Though the roar of fanboy discontent stirred by the first announcement of an American remake has since died to a murmur, those haunted by Tomas Alfredson’s Right One, which won the San Francisco Film Critics Circle’s Best Foreign Film award, remain wary of Hollywood tampering. Co-star Richard Jenkins understands.
 
“There’s nothing wrong with the original,” says Jenkins, 63, the 2009 Oscar nominee (for The Visitor) who plays The Father, Abby’s mysterious guardian in Let Me In. “It’s brilliant.” In fact, the best reason for doing a remake, he says, isn’t to correct someone else’s mistakes. “It’s usually because you love the original, and you have something else you want to say.
 
“Something about the relationship between Abby and [Owen, the lonely 12-year-old played by Kodi Smit-McPhee] spoke to Matt. I asked him if he understood how big a risk he was taking, remaking this much-beloved movie, but Let Me In was something he needed to do.”
 
Reeves, co-creator of TV’s Felicity and director of the 2008 creature feature Cloverfield, makes no secret of his admiration for the original, and notes that the striking similarities between his film and Alfredson’s can be attributed to a common inspiration – John Ajvide Lindqvist’s 2004 novel.
 
“The screenplay for the original was Lindqvist’s, and he did an amazing job,” says Reeves, 44, who wrote Let Me In and never hesitated to add his own ideas. “A lot of the scenes in both films are taken verbatim from the book. I wasn’t going to change them just for the sake of being different.”
 
Despite his respect for Alfredson’s version, Reeves told his cast and crew not to watch Let the Right One In – a sensible request, really, considering that the original, still fresh in the minds of audiences worldwide, already cast a long enough shadow without the remake actors allowing it to inform their own choices.
 
“That’s the death blow,” says Jenkins. “You can’t do it, and Matt asked us not to, because you can’t help it – it affects you. It’s almost like adapting a novel into a screenplay.
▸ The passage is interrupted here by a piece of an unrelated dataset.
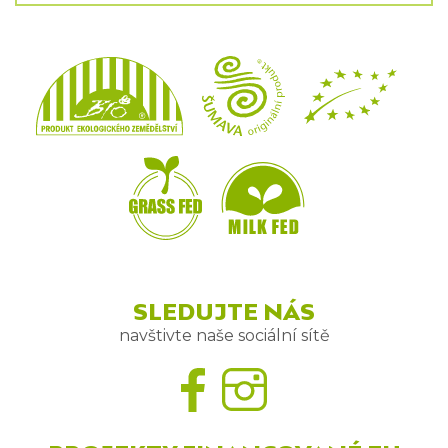
SLEDUJTE NÁS
navštivte naše sociální sítě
If you read the novel, you have certain expectations, and if you’ve seen the original, it influences your performance. It’s hard to do, so I just didn’t do it.”
 
Reeves followed his own advice as best he could, initially watching the original just twice, then reading the book several times, hoping to divorce himself from his impressions of Alfredson’s take.
 
“I knew what was important was that we make our own version of the story,” he says. “You don’t want to Xerox the film, you want to take what’s most important – the emotional impact of using a vampire story to talk about adolescence – and capture the spirit of that. The way to do that is to commit to the ideas. And when we watched the original after shooting, Kodi noticed some similarities between his performance and [Kâre Hedebrant’s], which was funny because he’d never seen it before.
 
“What I really love about movies is point of view. With Kodi’s character, I wanted you to see things from his perspective, like you do with the Jimmy Stewart character in Rear Window. But I also wanted you to feel The Father’s pain. We see him as a sort of serial killer, and we know he’s going to do horrible things, but as we watch his life unravel, we start rooting for him. That was why I needed to make Let Me In – to explore these rich, relatable characters, to portray the world as they see it.”